§ Data to process:
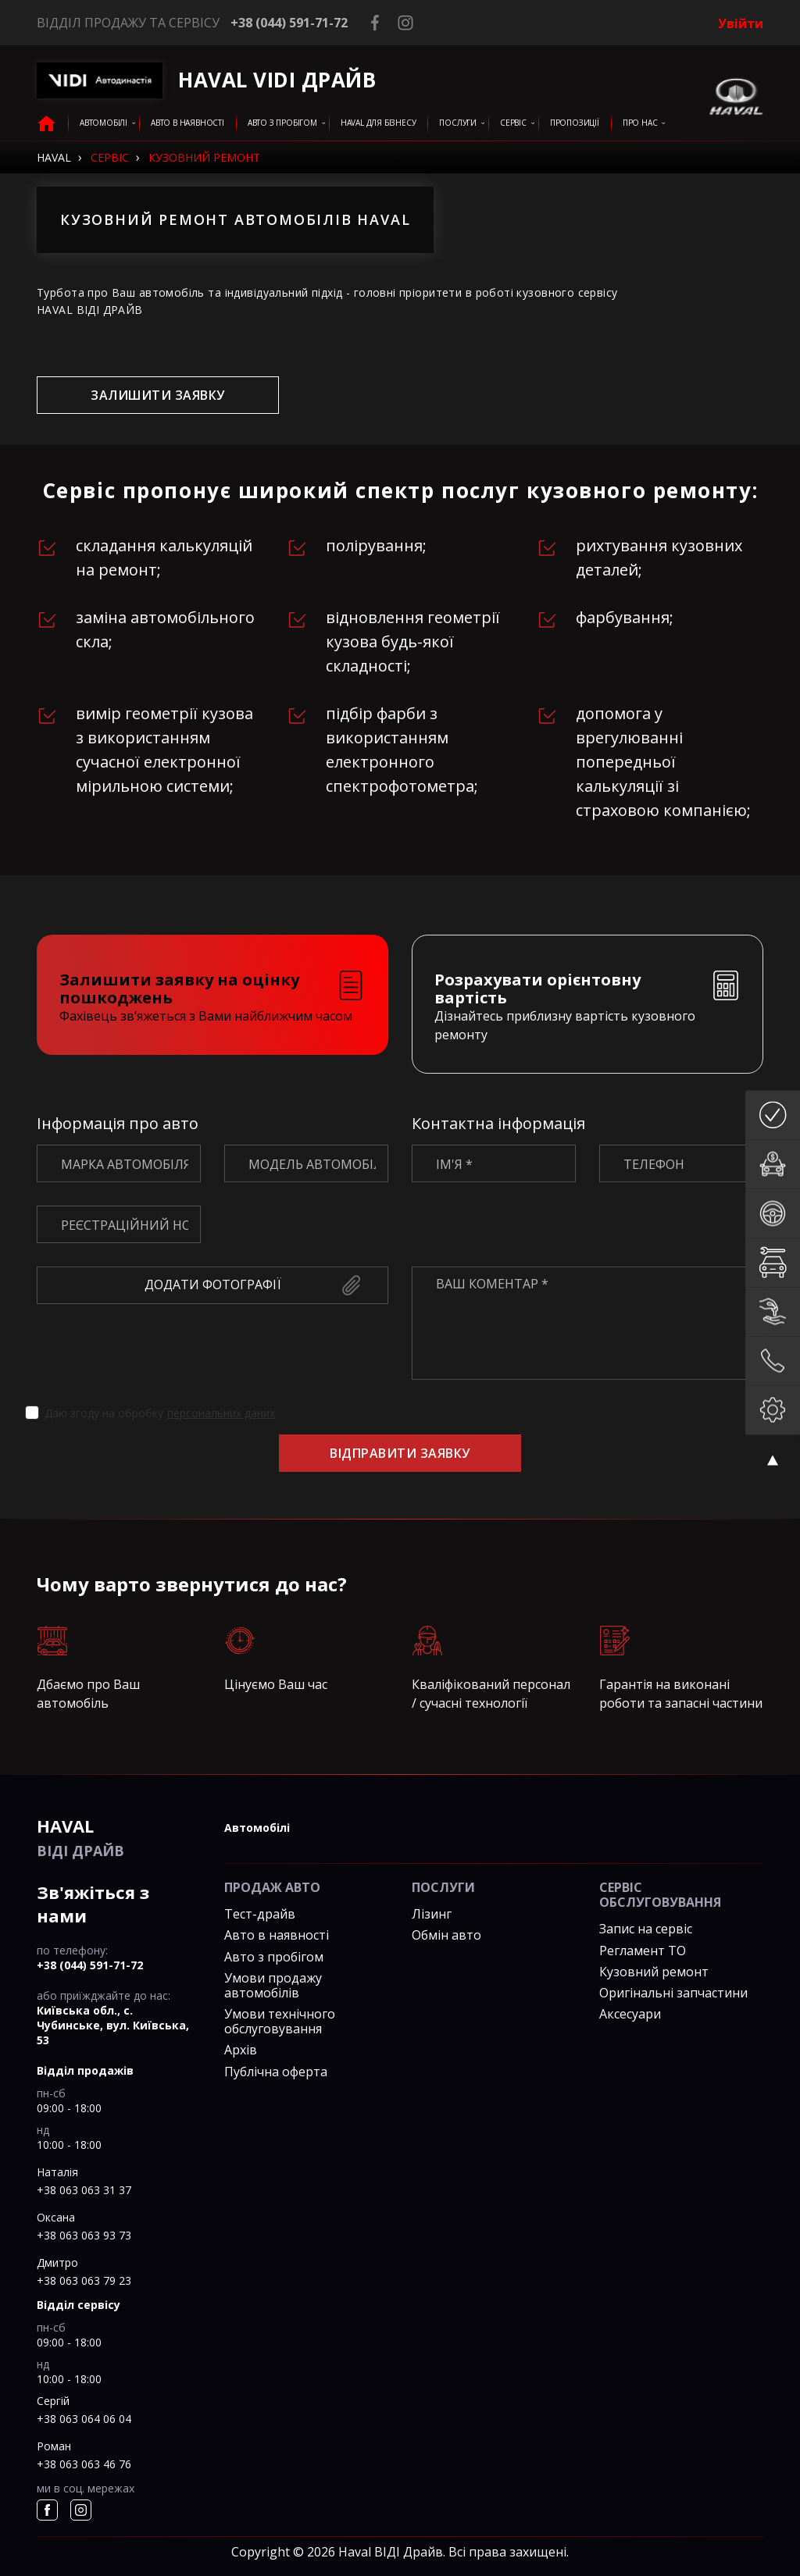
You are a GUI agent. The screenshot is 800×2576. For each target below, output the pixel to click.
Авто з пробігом (282, 123)
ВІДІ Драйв (119, 1837)
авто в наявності (187, 123)
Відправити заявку (400, 1453)
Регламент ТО (642, 1950)
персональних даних (221, 1413)
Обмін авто (446, 1935)
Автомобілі (103, 123)
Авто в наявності (276, 1935)
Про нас (640, 123)
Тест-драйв (259, 1913)
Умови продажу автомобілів (273, 1985)
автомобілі (257, 1827)
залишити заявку (157, 395)
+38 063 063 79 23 (84, 2280)
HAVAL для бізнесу (378, 123)
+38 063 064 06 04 (84, 2418)
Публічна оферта (275, 2071)
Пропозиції (574, 123)
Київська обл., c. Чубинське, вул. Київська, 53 (113, 2025)
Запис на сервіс (645, 1928)
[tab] (212, 995)
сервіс (513, 123)
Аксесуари (630, 2013)
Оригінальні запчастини (673, 1992)
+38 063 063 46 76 (84, 2464)
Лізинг (432, 1913)
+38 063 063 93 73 (84, 2235)
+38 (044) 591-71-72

§ What the task asks: Return every line from the one holding "Авто в наявності (276, 1935)" through the end of the data, exactly as it appears, with both ends kept and nothing else.

§ Answer area:
Авто в наявності (276, 1935)
Про нас (640, 123)
Тест-драйв (259, 1913)
Умови продажу автомобілів (273, 1985)
автомобілі (257, 1827)
залишити заявку (157, 395)
+38 063 063 79 23 (84, 2280)
HAVAL для бізнесу (378, 123)
+38 063 064 06 04 (84, 2418)
Публічна оферта (275, 2071)
Пропозиції (574, 123)
Київська обл., c. Чубинське, вул. Київська, 53 (113, 2025)
Запис на сервіс (645, 1928)
[tab] (212, 995)
сервіс (513, 123)
Аксесуари (630, 2013)
Оригінальні запчастини (673, 1992)
+38 063 063 46 76 (84, 2464)
Лізинг (432, 1913)
+38 063 063 93 73 (84, 2235)
+38 (044) 591-71-72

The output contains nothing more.